# Task:
Report back each line of the records that contains the string "können".

# Transcribed page contents:
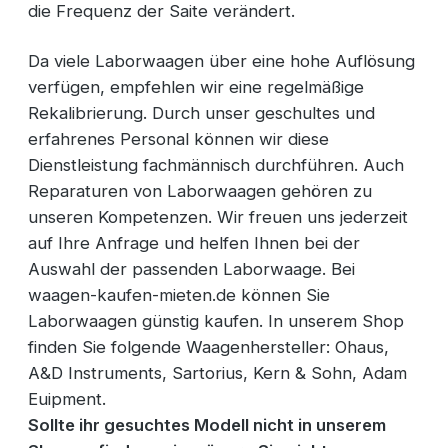
die Frequenz der Saite verändert.
Da viele Laborwaagen über eine hohe Auflösung
verfügen, empfehlen wir eine regelmäßige
Rekalibrierung. Durch unser geschultes und
erfahrenes Personal können wir diese
Dienstleistung fachmännisch durchführen. Auch
Reparaturen von Laborwaagen gehören zu
unseren Kompetenzen. Wir freuen uns jederzeit
auf Ihre Anfrage und helfen Ihnen bei der
Auswahl der passenden Laborwaage. Bei
waagen-kaufen-mieten.de können Sie
Laborwaagen günstig kaufen. In unserem Shop
finden Sie folgende Waagenhersteller: Ohaus,
A&D Instruments, Sartorius, Kern & Sohn, Adam
Euipment.
Sollte ihr gesuchtes Modell nicht in unserem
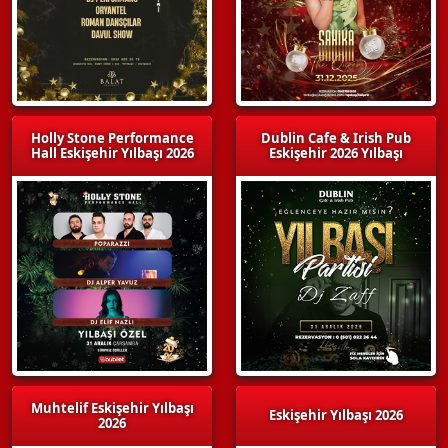
Holly Stone Performance
Dublin Cafe & Irish Pub
Hall Eskişehir Yılbaşı 2026
Eskişehir 2026 Yılbaşı
Muhtelif Eskişehir Yılbaşı
Eskişehir Yılbaşı 2026
2026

# Answer to the problem:
erfahrenes Personal können wir diese
waagen-kaufen-mieten.de können Sie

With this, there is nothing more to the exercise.